Maybe he was tired? Maybe he was just depleted now and eager to get to his bed.
She wouldn’t mind a glass of water herself, and while they weren’t helpless, they were currently stranded in the desert.
But a part of her protested the idea.
If it was considered rude to use one’s phone at the dinner table, it seemed like the rule would apply the moments following an experience like the one she had just shared with Jag.
Never in her wildest dreams had she ever imagined that sex would be anything like what had just happened between them.
No wonder the world was obsessed.
No wonder Jag had been so certain it would change things between them.
Rita didn’t think it was possible to open oneself to another human being the way that they each had just done and have things remain static between them—but after her night with him she no longer agreed that it couldn’t be done.
Remaining strangers couldn’t be done, but that wasn’t because they’d had sex. It was because over the course of the past weeks, they’d become friends.

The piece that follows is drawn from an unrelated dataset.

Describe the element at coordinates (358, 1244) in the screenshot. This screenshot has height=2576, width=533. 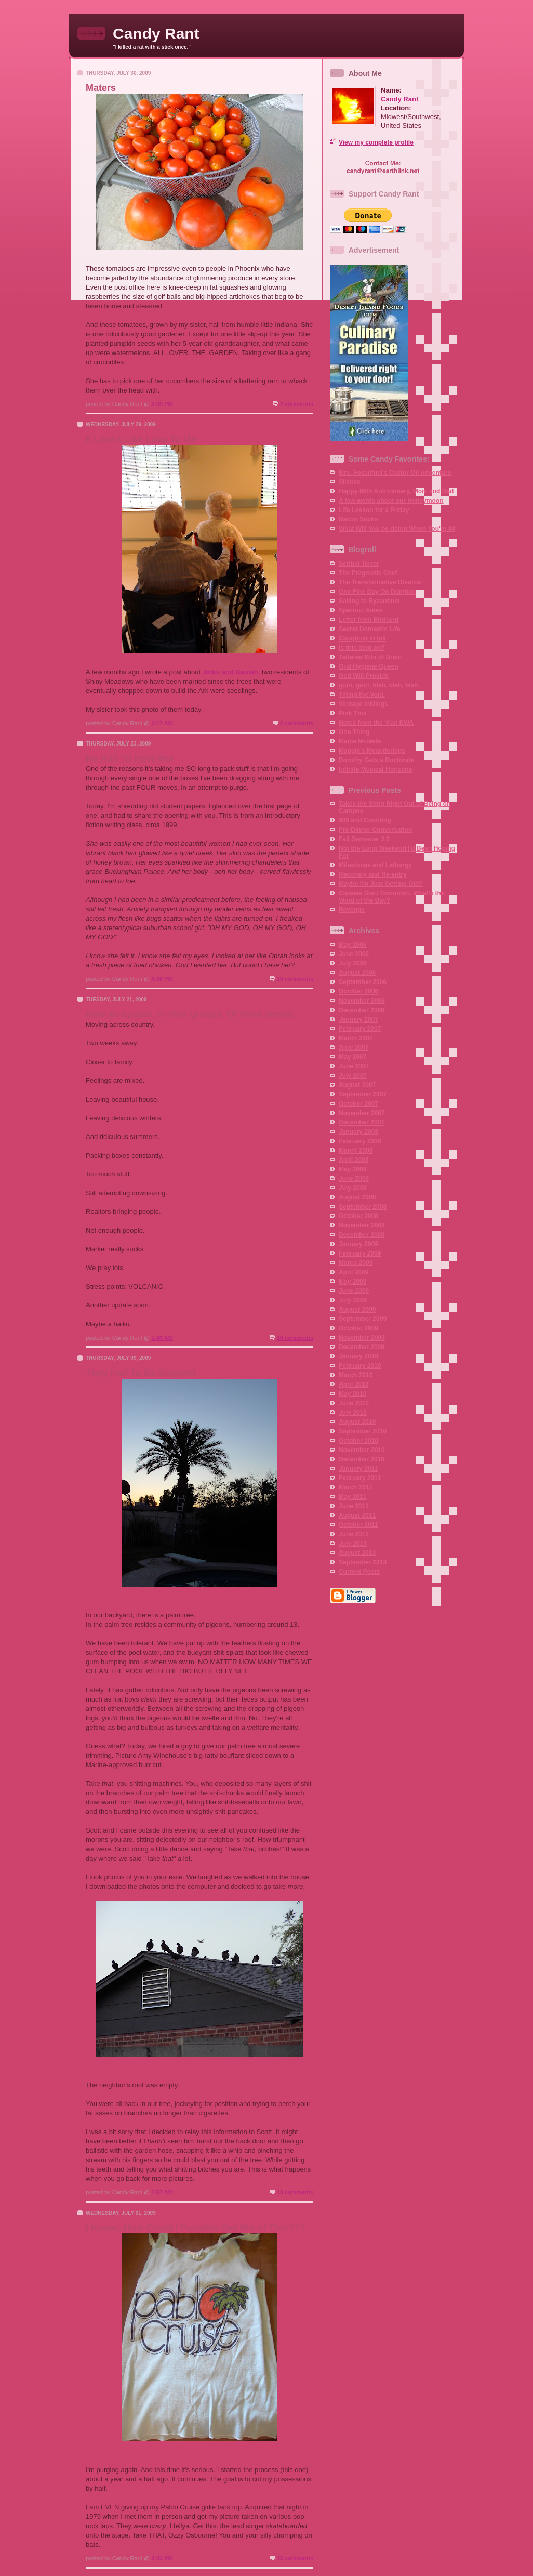
I see `January 2009` at that location.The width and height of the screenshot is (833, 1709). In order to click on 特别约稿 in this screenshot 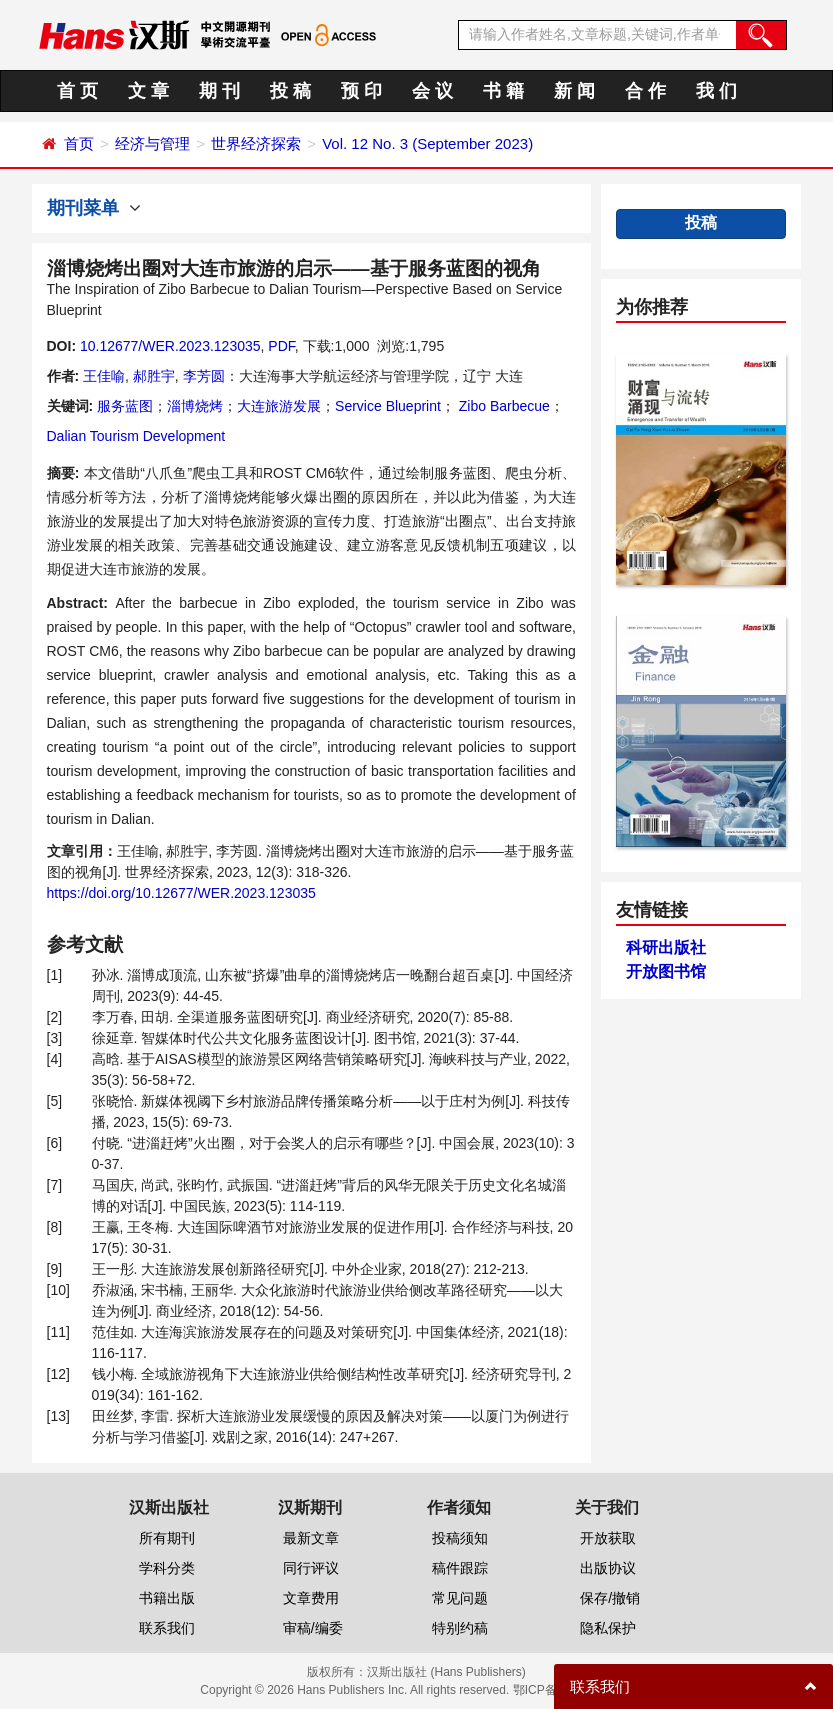, I will do `click(460, 1628)`.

They could see their arrangement through simply because they cared about supporting each other.
If anything, she was more sure of that now than she had been before.
In fact, watching Jag, the only thing she could even think of to change was the comedown, and even on that front was willing to accept that there were drawbacks to outside in the moonlight.
Wrapping up his conversation, Jag hung up the phone before saying to Rita, “Our ride will arrive shortly. We should make our way back to the car and the road—the time it will take us to get there should mean our path and the driver’s will converge upon arrival.”
His tone was all business and clipped, nothing like the way he’d been talking to her since they’d left the exhibition, nor even over the past weeks. Resisting the urge to frown, she told herself it was a sign he had realized the same thing.
However, after his next words she began to wonder that they had not come to exactly the same place.
The administrative clip in his voice confirmed her suspicions when he said, “Don’t forget your bracelets. I set them just there,” he said, pointing to the small pile of precious jewels beside her jacket, before adding, “and about tonight...” He paused, as if he searched for the words and they did not come easily. But then he confused her even more, with his next words. “In the interest of keeping things simple, I suggest we put this little incident behind us and return to business as usual, moving forward.”
While she had been thinking in a similar vein, her train of thought had contained some very critical differences, including the character and nature of what they had shared.
Was he serious? Business as usual?It seemed pretty clear to Rita that that wasn’t one of the options on their table.
But it was clear he thought it was, and not knowing what else to do, she simply nodded.
There was no route by which she could return to the way things had been before, but if he thought that meant they must be even more vigilant that it should never happen again, then she couldn’t coerce him.
Instead, she said, “Sure,” lightly, matching his energy.
He said nothing to her anemic reply, and she took his silence as a reprieve from the effort of pretending to be less affected than she was.
With wobbly hands, she tugged the zipper of her suit, snagging it when she came to the collar seam at the base of her neck.
“Let me help,” he said, his warm fingers replacing her rapidly chilling ones to clasp the tiny metal tag. His hands lingered on her neck, warm and tender, before leaving with a light caress, its faint touch so soft it could have been accidental.
Then he stepped away from her once more, and the coldness rushed back in to surround them again.
Though she had been coming to feel like she was learning to read him, she could not understand him now.
Rather than his usual firm and efficient, his actions now appeared brittle and edgy, and yet outwardly he merely ensured they would make it home before daylight.
When she was dressed once more, they made their way back down the crumbling staircase to the desert floor, and from there they walked quietly back to the wrecked vehicle they had abandoned earlier.
As he had predicted, their driver awaited their arrival in a sleek black town car.
Once he saw them, the driver stepped out holding in his hands a bundle of folded clothing.